Put the butter in a small cup and microwave it for one minute in order to melt it. Leave aside to cool a little.
Sift both types of flour and the baking powder into a large bowl. Add the poppy seeds, the salt and mix thoroughly.
In another bowl beat the eggs until fluffy. Add the yogurt, the maple syrup, the butter and the lemon zest. Mix everything together.
Add the flour mix to the obtained composition and mix gently.
Prepare a narrow baking tin with baking paper and pour the cake batter.
Bake 45 minutes at 180C, then another 20 minutes at 175C. You can check whether the cake is ready if you stick a toothpick in the center of the cake and it comes out clean. If your cake still needs baking, put it in the oven for another 10 minutes.

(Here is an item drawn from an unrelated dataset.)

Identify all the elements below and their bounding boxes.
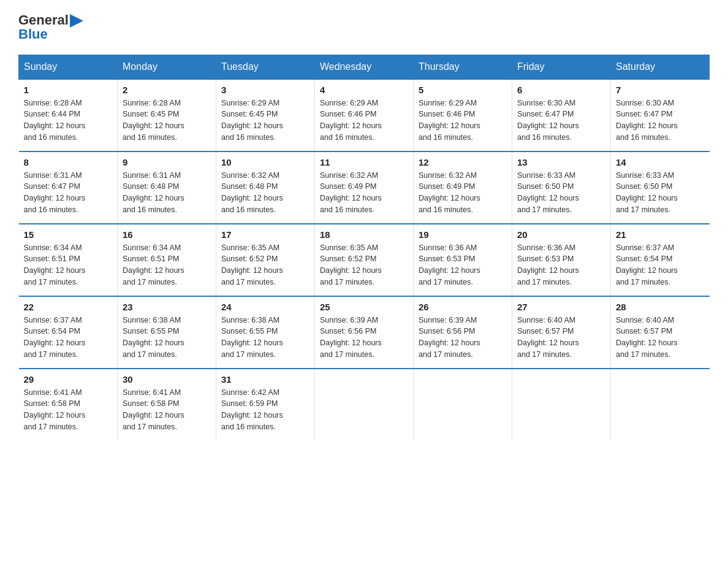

After the cake is ready, take it out and leave it to cool down on a cooling rack for 10 minutes.
In the meantime, prepare the drizzle syrup by mixing 2 tbsp of maple syrup with 2 tbsp lemon juice and the zest from half a lemon.
After the cake cooled for 10 minutes, brush its surface and sides with the drizzle syrup and make sure to use all the liquid. It may seem too much, but don't worry, it isn't :)
After the cake has cooled completely, you can slice it. I obtained 18 thin slices.